═══ Records provided ═══

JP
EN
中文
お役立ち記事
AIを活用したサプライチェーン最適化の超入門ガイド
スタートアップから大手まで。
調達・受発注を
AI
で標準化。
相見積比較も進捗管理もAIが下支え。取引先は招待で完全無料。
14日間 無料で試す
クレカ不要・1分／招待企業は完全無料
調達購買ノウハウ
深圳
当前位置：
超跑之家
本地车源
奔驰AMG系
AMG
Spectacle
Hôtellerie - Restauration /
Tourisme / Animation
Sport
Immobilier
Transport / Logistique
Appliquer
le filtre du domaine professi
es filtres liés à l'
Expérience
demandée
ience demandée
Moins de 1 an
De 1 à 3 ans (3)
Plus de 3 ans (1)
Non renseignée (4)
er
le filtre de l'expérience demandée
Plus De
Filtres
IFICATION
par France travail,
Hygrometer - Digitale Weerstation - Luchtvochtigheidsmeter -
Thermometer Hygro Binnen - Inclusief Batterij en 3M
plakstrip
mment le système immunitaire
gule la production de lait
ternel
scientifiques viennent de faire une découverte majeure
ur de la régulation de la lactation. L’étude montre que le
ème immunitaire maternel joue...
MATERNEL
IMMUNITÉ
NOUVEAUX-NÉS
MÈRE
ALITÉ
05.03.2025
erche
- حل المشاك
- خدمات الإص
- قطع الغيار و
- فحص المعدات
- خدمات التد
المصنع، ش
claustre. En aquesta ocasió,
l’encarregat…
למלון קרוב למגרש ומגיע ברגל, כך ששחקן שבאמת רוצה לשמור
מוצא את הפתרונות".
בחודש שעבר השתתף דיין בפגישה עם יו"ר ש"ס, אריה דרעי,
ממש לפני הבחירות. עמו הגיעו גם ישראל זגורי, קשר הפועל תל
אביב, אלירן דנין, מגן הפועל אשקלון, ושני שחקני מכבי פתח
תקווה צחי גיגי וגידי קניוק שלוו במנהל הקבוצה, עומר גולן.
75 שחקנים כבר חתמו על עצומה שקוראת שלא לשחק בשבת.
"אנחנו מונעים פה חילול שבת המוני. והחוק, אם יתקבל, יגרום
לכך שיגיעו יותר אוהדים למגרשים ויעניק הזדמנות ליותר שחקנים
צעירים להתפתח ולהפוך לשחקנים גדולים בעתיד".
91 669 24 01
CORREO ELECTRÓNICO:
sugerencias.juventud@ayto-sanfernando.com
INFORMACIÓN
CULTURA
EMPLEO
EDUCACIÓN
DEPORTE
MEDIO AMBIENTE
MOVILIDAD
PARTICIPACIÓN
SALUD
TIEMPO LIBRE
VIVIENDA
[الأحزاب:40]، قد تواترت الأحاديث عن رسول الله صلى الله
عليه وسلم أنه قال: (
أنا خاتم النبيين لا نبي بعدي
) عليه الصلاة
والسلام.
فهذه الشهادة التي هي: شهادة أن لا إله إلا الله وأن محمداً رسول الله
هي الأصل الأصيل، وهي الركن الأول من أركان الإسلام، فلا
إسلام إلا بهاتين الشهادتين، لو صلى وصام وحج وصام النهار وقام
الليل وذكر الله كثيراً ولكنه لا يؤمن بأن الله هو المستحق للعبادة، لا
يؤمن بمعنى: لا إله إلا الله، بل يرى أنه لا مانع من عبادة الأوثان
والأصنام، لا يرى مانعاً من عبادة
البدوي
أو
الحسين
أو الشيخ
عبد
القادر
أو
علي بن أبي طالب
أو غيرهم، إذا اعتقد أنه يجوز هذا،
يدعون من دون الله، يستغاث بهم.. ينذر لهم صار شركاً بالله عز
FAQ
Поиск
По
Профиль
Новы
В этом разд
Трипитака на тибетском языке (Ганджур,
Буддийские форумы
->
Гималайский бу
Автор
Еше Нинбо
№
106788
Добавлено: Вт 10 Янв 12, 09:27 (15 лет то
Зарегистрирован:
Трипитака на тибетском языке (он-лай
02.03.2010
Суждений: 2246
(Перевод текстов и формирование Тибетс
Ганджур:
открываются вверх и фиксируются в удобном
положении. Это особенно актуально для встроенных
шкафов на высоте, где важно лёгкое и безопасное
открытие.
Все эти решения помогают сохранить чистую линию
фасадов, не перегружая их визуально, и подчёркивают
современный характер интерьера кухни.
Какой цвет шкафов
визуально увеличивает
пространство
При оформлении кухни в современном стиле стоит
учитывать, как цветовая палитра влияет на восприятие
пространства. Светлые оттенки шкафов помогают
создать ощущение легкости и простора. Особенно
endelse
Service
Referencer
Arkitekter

═══

> Task requirements: The expected answer is every line in the data above that carries the string "языке".

> Answer box:
Трипитака на тибетском языке (Ганджур,
Трипитака на тибетском языке (он-лай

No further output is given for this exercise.